═══ Materials provided ═══
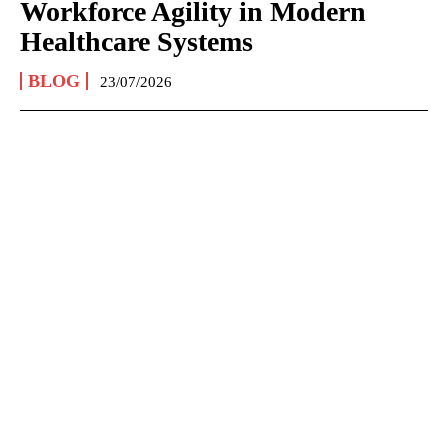
Workforce Agility in Modern
Healthcare Systems
BLOG
23/07/2026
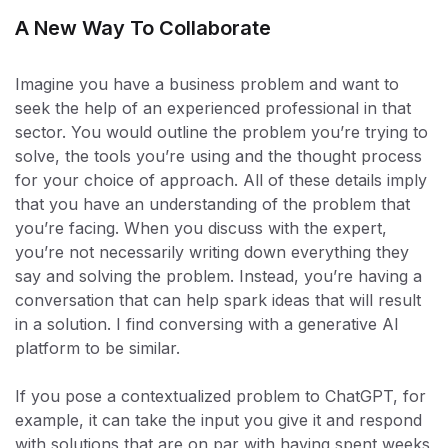
A New Way To Collaborate
Imagine you have a business problem and want to
seek the help of an experienced professional in that
sector. You would outline the problem you’re trying to
solve, the tools you’re using and the thought process
for your choice of approach. All of these details imply
that you have an understanding of the problem that
you’re facing. When you discuss with the expert,
you’re not necessarily writing down everything they
say and solving the problem. Instead, you’re having a
conversation that can help spark ideas that will result
in a solution. I find conversing with a generative AI
platform to be similar.
If you pose a contextualized problem to ChatGPT, for
example, it can take the input you give it and respond
with solutions that are on par with having spent weeks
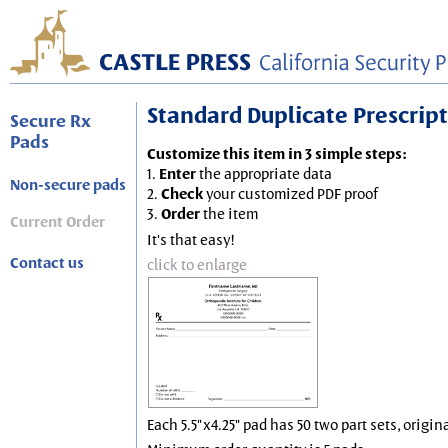
Standard Duplicate Prescripti
Secure Rx
Pads
Customize this item in 3 simple steps:
1.
Enter
the appropriate data
Non-secure pads
2.
Check
your customized PDF proof
3.
Order
the item
Current Order
It's that easy!
Contact us
click to enlarge
Each 5.5"x4.25" pad has 50 two part sets, origin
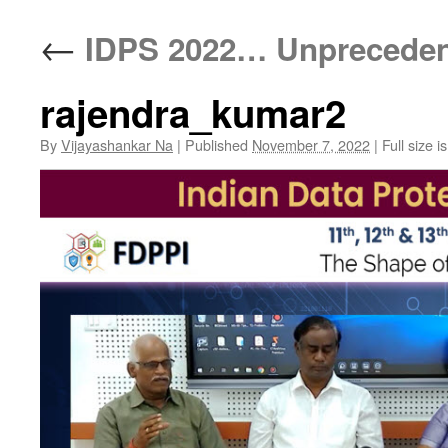
←
IDPS 2022… Unpreceden
rajendra_kumar2
By
Vijayashankar Na
|
Published
November 7, 2022
|
Full size i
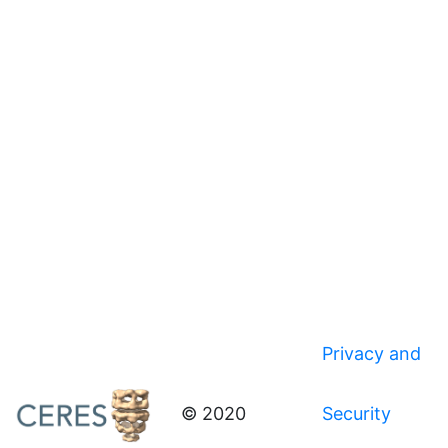
Privacy and
© 2020
Security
═══
After locating the line holding "that you have" above, output exactly that line and every line after it through the line holding "conversation that can". Include nothing else.

that you have an understanding of the problem that
you’re facing. When you discuss with the expert,
you’re not necessarily writing down everything they
say and solving the problem. Instead, you’re having a
conversation that can help spark ideas that will result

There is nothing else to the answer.